Donald Trump acaba de lançar os seus piratas contra um petroleiro venezuelano, apreendendo descaradamente a carga como um ladrão comum. Este foi o último episódio de uma série alarmante de ataques a pequenas embarcações e execuções extrajudiciais de mais de oitenta pessoas, com base em acusações não comprovadas e no meio de um destacamento militar ameaçador e sem precedentes numa Zona de Paz declarada…

(No entanto,) somos filhos de um povo que realizou uma revolução a 90 milhas da maior potência imperial do planeta e que a defendeu com sucesso durante mais de seis décadas… Só um povo heróico que defende uma Revolução, que tem o exemplo da história dessa Revolução, é capaz de suportar o que temos vivido todos estes anos.”

Henry Lowendorf, do Conselho de Paz dos EUA, questionado para este artigo, destaca o papel central do governo dos EUA. Ele afirma por e-mail que: “Os EUA têm tentado esmagar a revolução cubana há mais de 60 anos. Até agora, falhou. Mas com a nova intensidade e a guerra recentemente acelerada contra a Venezuela, os EUA estão a trabalhar desesperadamente para cortar todo o suporte de vida a Cuba”.
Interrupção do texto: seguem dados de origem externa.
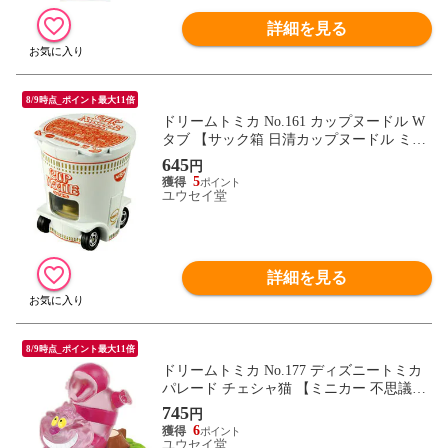
詳細を見る
8/9時点_ポイント最大11倍
ドリームトミカ No.161 カップヌードル W
タブ 【サック箱 日清カップヌードル ミニ
カー カップラーメン 自動車 タカラトミ
645
円
ー】
5
ユウセイ堂
詳細を見る
8/9時点_ポイント最大11倍
ドリームトミカ No.177 ディズニートミカ
パレード チェシャ猫 【ミニカー 不思議の
国のアリス 本体 フィギュア 自動車 グッズ
745
円
雑貨 ギフト プレゼント 玩具 タカラトミ
6
ー】
ユウセイ堂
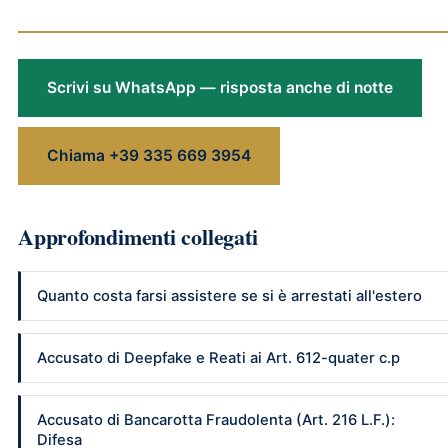
Scrivi su WhatsApp — risposta anche di notte
Chiama +39 335 669 3954
Approfondimenti collegati
Quanto costa farsi assistere se si è arrestati all'estero
Accusato di Deepfake e Reati ai Art. 612-quater c.p
Accusato di Bancarotta Fraudolenta (Art. 216 L.F.):
Difesa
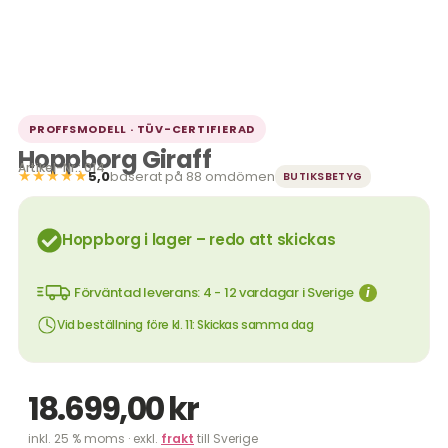
PROFFSMODELL · TÜV-CERTIFIERAD
Hoppborg Giraff
Artikel-Nr.: 014
★★★★★
5,0
baserat på 88 omdömen
BUTIKSBETYG
Hoppborg i lager – redo att skickas
Förväntad leverans: 4 - 12 vardagar i Sverige
i
Vid beställning före kl. 11: Skickas samma dag
18.699,00
kr
inkl. 25 % moms · exkl.
frakt
till Sverige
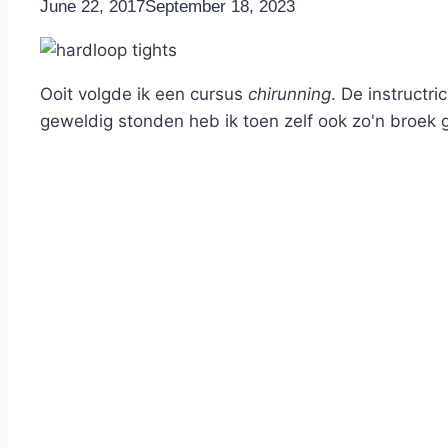
By
June 22, 2017
Nicole
September 18, 2023
Ooit volgde ik een cursus
chirunning
. De instructr
geweldig stonden heb ik toen zelf ook zo'n broek 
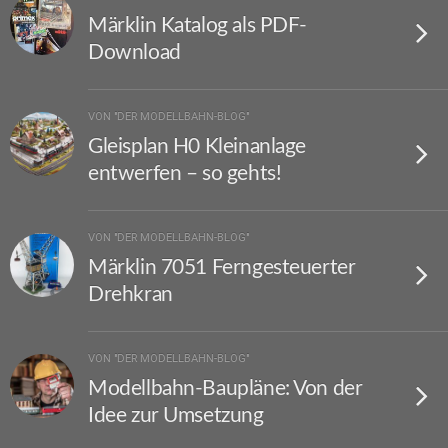
Märklin Katalog als PDF-
Download
VON "DER MODELLBAHN-BLOG"
Gleisplan H0 Kleinanlage
entwerfen – so gehts!
VON "DER MODELLBAHN-BLOG"
Märklin 7051 Ferngesteuerter
Drehkran
VON "DER MODELLBAHN-BLOG"
Modellbahn-Baupläne: Von der
Idee zur Umsetzung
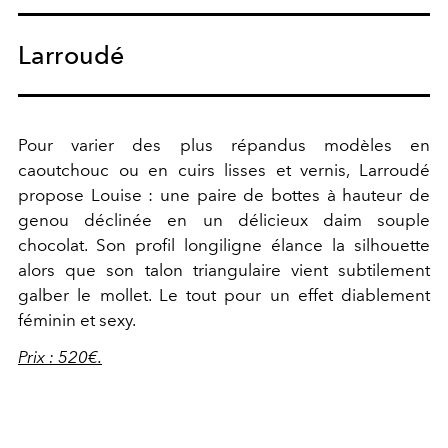
Larroudé
Pour varier des plus répandus modèles en
caoutchouc ou en cuirs lisses et vernis, Larroudé
propose Louise : une paire de bottes à hauteur de
genou déclinée en un délicieux daim souple
chocolat. Son profil longiligne élance la silhouette
alors que son talon triangulaire vient subtilement
galber le mollet. Le tout pour un effet diablement
féminin et sexy.
Prix : 520€.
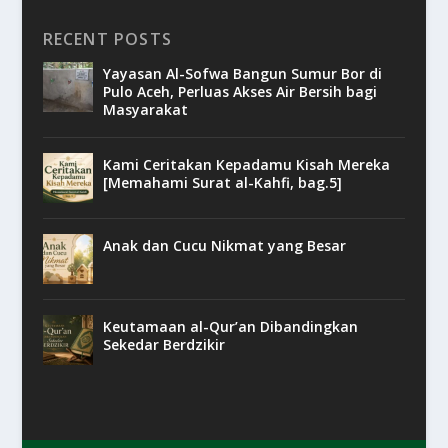
RECENT POSTS
Yayasan Al-Sofwa Bangun Sumur Bor di
Pulo Aceh, Perluas Akses Air Bersih bagi
Masyarakat
Kami Ceritakan Kepadamu Kisah Mereka
[Memahami Surat al-Kahfi, bag.5]
Anak dan Cucu Nikmat yang Besar
Keutamaan al-Qur’an Dibandingkan
Sekedar Berdzikir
Um cenário sombrio se ilumina um pouco com boas notícias da Califórnia, como relatado em a imprensa cubana. O Comitê Los Angeles Hands off Cuba liderou a organização de um carregamento de Los Angeles para Cuba, passando por Jacksonville, Flórida, de um contêiner de 40 pés com suprimentos médicos no valor de US$ 1 milhão. Participaram membros da International Longshore and Warehouse Union e da International Association of Machinists, juntamente com Global Health Partners e a PanAmerican Medical Association.